チーム・桃太郎を引っ張るのはやはりリーダーの俺の役割。

「皆無理するな。ゆっくり進もう」

勝手な行動を取らないように指示を送る。

特に陸がはしゃいで暴走しないか目を光らせる。


ザクザク

ザクザク

おかしな足音がする。

ああ陸の奴がへばったか? だらしない。

もう限界のようだ。荷物を減らしてこれだからな。


奴の荷物のほとんどが宇宙人探しの秘密兵器。要するにゴミだ。

三つもあったものを一つにまとめて残りを駅で無理やり預かってもらった。

これだから都会者はと嫌味を言われながらもどうにか。

何だかんだ言ってやはり優しいんだよな。俺たちがまだ子供と言うのもある。

捨てても構わないような代物だが帰りにはきちんと陸が責任持って……


いや違う…… 奴じゃない。後方から人が近づいてくる。

まさかの地元の人? この時間ならその可能性が高い。

これはラッキー! 話がきけるかな?


「おい大丈夫か坊主たち? 」

どうやって山を登った? 体力が有るとはとても思えないおじさん。お爺さん?

「どこに行くだ子供たち? 学校から帰るとこべか? 」

心配して声をかけてくれたらしい。

「実は俺たち…… 」

「ああん? よそ者だな? 」

挨拶もロクにできずに勝手に決めつけられてしまう。

「お前たち村ん者じゃないな? まったくよそさから来てまあ」

怒ってるのか呆れてるのか? どうもよく分からない。


「そのあの…… 」

「よく見ればお前は照三のとこの坊主やね? 儂のことさ覚えてねえか? 」

俺を認識し父さんの名前まで持ち出した男。

ついに俺の過去を知る者が現れた。

これがまさかの第一村人?

いやここは山奥の集落だから第一落ち人?


「おじさんは帰り? 」

「おう聞くか? 」

どうせ歩いてるだけだからな。集落の話が聞けるならありがたい。

「よし。着いてこい! 」


「照三に会いに来たんだろ? 生憎だが今日は買い物に出掛けたと思うぞ」

どうやらまだ戻ってくることはないらしい。

そうか…… 俺のために準備してくれてるんだな。

歓迎されないのではと不安だったが何だかホッとした。


「それで父さんは? 」

「ああ元気にやってるさ。この集落では若い方でな何でもやってくれる」

どうやらこの集落と言うか地域も例に漏れずに少子高齢化が進んでるらしい。

集落には本当に爺さん婆さんばかりだと。

父さんが一番の若手だとすれば相当進んでることになる。


「それにしても大きくなったな。
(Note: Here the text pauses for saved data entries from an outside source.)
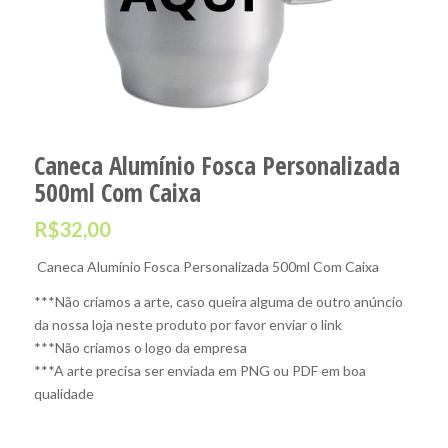
Caneca Alumínio Fosca Personalizada
500ml Com Caixa
R$
32,00
Caneca Alumínio Fosca Personalizada 500ml Com Caixa
***Não criamos a arte, caso queira alguma de outro anúncio
da nossa loja neste produto por favor enviar o link
***Não criamos o logo da empresa
***A arte precisa ser enviada em PNG ou PDF em boa
qualidade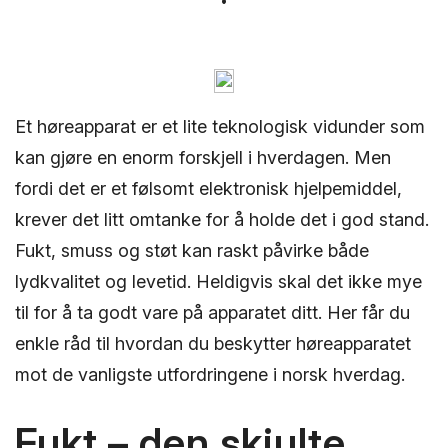
Et høreapparat er et lite teknologisk vidunder som
kan gjøre en enorm forskjell i hverdagen. Men
fordi det er et følsomt elektronisk hjelpemiddel,
krever det litt omtanke for å holde det i god stand.
Fukt, smuss og støt kan raskt påvirke både
lydkvalitet og levetid. Heldigvis skal det ikke mye
til for å ta godt vare på apparatet ditt. Her får du
enkle råd til hvordan du beskytter høreapparatet
mot de vanligste utfordringene i norsk hverdag.
Fukt – den skjulte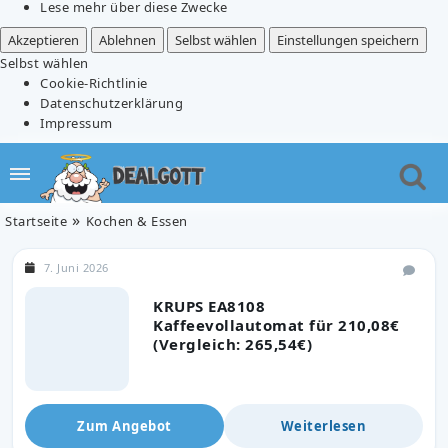
Lese mehr über diese Zwecke
Akzeptieren
Ablehnen
Selbst wählen
Einstellungen speichern
Selbst wählen
Cookie-Richtlinie
Datenschutzerklärung
Impressum
Startseite
Kochen & Essen
7. Juni 2026
KRUPS EA8108
Kaffeevollautomat für 210,08€
(Vergleich: 265,54€)
Zum Angebot
Weiterlesen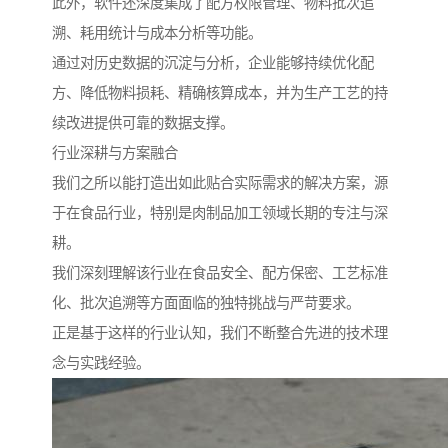
此外，软件还深度集成了配方权限管理、物料批次追
溯、耗用统计与成本分析等功能。
通过对历史数据的沉淀与分析，企业能够持续优化配
方、降低物料损耗、精确核算成本，并为生产工艺的持
续改进提供可靠的数据支撑。
行业深耕与方案融合
我们之所以能打造出如此贴合实际需求的解决方案，源
于在食品行业，特别是肉制品加工领域长期的专注与深
耕。
我们深刻理解该行业在食品安全、配方保密、工艺标准
化、批次追溯等方面面临的独特挑战与严苛要求。
正是基于这样的行业认知，我们不断整合先进的技术理
念与实践经验。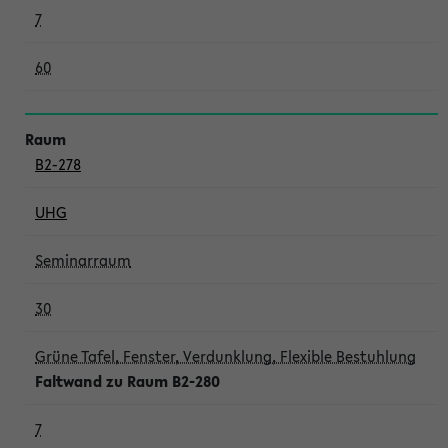
7
60
B2-278
UHG
Seminarraum
30
Grüne Tafel, Fenster, Verdunklung, Flexible Bestuhlung
Faltwand zu Raum B2-280
7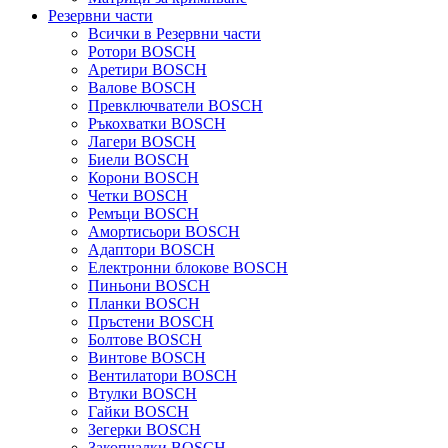
Резервни части
Всички в Резервни части
Ротори BOSCH
Аретири BOSCH
Валове BOSCH
Превключватели BOSCH
Ръкохватки BOSCH
Лагери BOSCH
Биели BOSCH
Корони BOSCH
Четки BOSCH
Ремъци BOSCH
Амортисьори BOSCH
Адаптори BOSCH
Електронни блокове BOSCH
Пиньони BOSCH
Планки BOSCH
Пръстени BOSCH
Болтове BOSCH
Винтове BOSCH
Вентилатори BOSCH
Втулки BOSCH
Гайки BOSCH
Зегерки BOSCH
Закопчалки BOSCH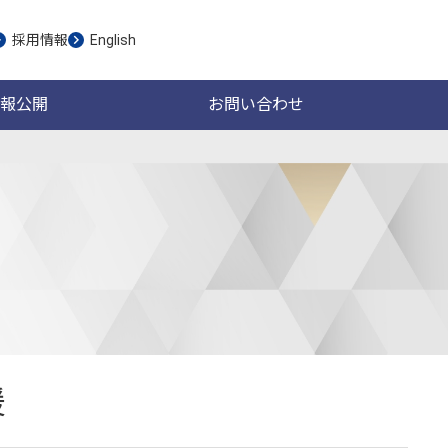
採用情報
English
報公開
お問い合わせ
援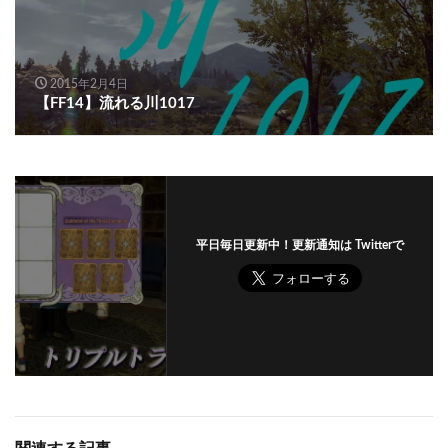
2015年2月4日
【FF14】流れる川1017
平日毎日更新中！更新通知は Twitterで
里帰りとは立派な心掛けだ」

年末年始もお盆も戻ることが普通だった。それは今も変わらない。

ただ父さんが離れる以前から遠方と言うこともありあまり訪れていなかった。

離れてからも爺ちゃんと婆ちゃんが一人ずつになっただけで大した変化はない。

そう勝手に思い込んでいたがここでの思い出が歩けば歩くほど流れて来る。


爺ちゃんはそれはそれは厳しい人だったよな。

今でもきちんと挨拶しないと中にも入れてくれないんだろうな。

陸みたいにふざけてたら一生無理。


嫌な予感。これってまずい展開? 

陸のことだからついでに宇宙人についても聞く気だろうし。

ははは…… サマー部の合宿でもないんだしもう少し肩の力を抜こう。

俺が恐れてどうする? せっかくの帰省。楽しまなければ。


「それでおじさんは今日は何しに? 」

「一週間に一度山向こうの町で集落で取れた野菜や果物を売りに行ってたんだ。

今はその帰り。全部売れたから医薬品を買い足した。

怪我した時は遠慮せずに言うんだぞ」

「それはすごいな」

「ははは…… 少し急ぐぞ! 」

まだスピードを上げるそう。いくら下りでも無茶で危険。

本人は一切気にしてない様子。


「あれそっちは女の子ではないけ。おったまげた」

興味津々のお爺さん。まさか狙ってる? そんなはずないよな?

さっきから見えていたはずだが。目に入らなかったのか?

「まさか婚約の挨拶に来ただか? これはめでたい! 実にめでたい! 」

どう勘違いしたのか…… いや不思議でも何でもないか。

婚約か結婚の挨拶ぐらいにしかこんな集落に近づかないよな。

でも俺たちまだ高校生だしな。

それに本当はその結婚相手を探しにやって来た訳で……

「いえ違います。ただの結婚の報告ですよお爺ちゃん」

希ちゃんは真に受けずにただ首を振るがアイミはそうはいかな。

元ストーカーの自覚があるのかないのか適当なことを抜かす。


「するとこの大人しい女の子でなくこっちの騒がしい方かい。

しかし気をつけるといいよ。奥さんは怖くて…… いや厳しい人だ。

とは言えめでたいな。うん皆に知らせるぞ」

張り切り始めた。俺は何も言ってないのに勝手に。

恋人でもなければ将来を誓い合った仲でもない。


「それよりもさ教えてくれない? 」

アイミが調子に乗る。

出会ったばかりの集落の者に聞くことではないがこれも事前調査。

割り切るとしよう。

「そうだった。チュウシンコウについて何か知りませんか? 」

これさえ分かれば突破口になる。真実に近づけるはずだ。

チュウシンコウの謎が解ければ来た意味もある。

おじさんは思い出そうとするがどうもその辺のことは覚えがないそう。

「全然何も? 」

「済まんな。まったく」

集落の者でもチュウシンコウは知られてないらしい。


「ではな。急ぐから」

そう言って行ってしまう。

もうここまで来れば迷いはしない。